The son obeyed, folded it up and handed it back, saying quietly,—

“Well, dad, do you intend to go?”

To obtain ready cash and good dinners, Willie Wilde, when on the staff of a great London newspaper was ready to descend to any scheming and any meanness. But the descriptive column that he wrote of the sittings of the Parnell Commission day after day could not be surpassed for cleverness and insight. He would lounge into the Court at any time he pleased and remain for an hour or so, rarely longer, and he spent the rest of the day amusing himself and flushing himself with brandies and soda at the expense of his friends. He usually began to write his article between eleven and twelve at night.

Such were these meteoric brothers before the centrifugal force due to their revolutionary instinct sent them flying into space.

But one handful of the meteoric dust of the conversation of either was worth all the humour of the great Victorian punsters.


CHAPTER THE SIXTH

From the foregoing half-dozen pages it is becoming pretty clear that a Garden of Peace may also be a Garden of Memories. But I am sure that one of the greatest attractions of garden life to a man who has stepped out of a busy world—its strepitumque virumque, is that it compels him to look forward, while permitting him to look back. The very act of dropping a seed into the soil is prospective. To see things growing is stimulating, whether they are children or other flowers. One has no time to think how one would order one's career, avoiding the mistakes of the past, if one got a renewal of one's lease of life, for in a garden we are ever planning for the future; but these rustling leaves of memory are useful as a sort of mulch for the mind.

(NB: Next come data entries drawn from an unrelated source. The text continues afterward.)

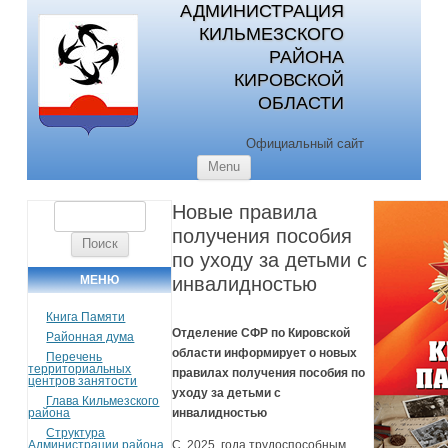
АДМИНИСТРАЦИЯ
КИЛЬМЕЗСКОГО
РАЙОНА
КИРОВСКОЙ
ОБЛАСТИ
Официальный сайт
Skip to content
Menu
Новые правила
Найти:
получения пособия
по уходу за детьми с
МЕНЮ
инвалидностью
Книга Памяти
Отделение СФР по Кировской
Районная дума
области информирует о новых
Перечень
территориальных
правилах получения пособия по
центров занятости
уходу за детьми с
Глава Кильмезского
района
инвалидностью
Структура
Администрации района
С 2025 года трудоспособным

And the garden has certainly grown since I first entered it ten years ago. It was originally to be referred to in the singular, but now it must be thought of in the plural. It was a garden, now it is gardens; and whether I have succeeded or not my experience compels me to believe that to aim at the plural makes for success. Two gardens, each of thirty feet square, are infinitely better than one garden of sixty. I am sure of that to-day, but it took me some time to find it out. A garden to be distinctive must have distinct features, like every other thing of life.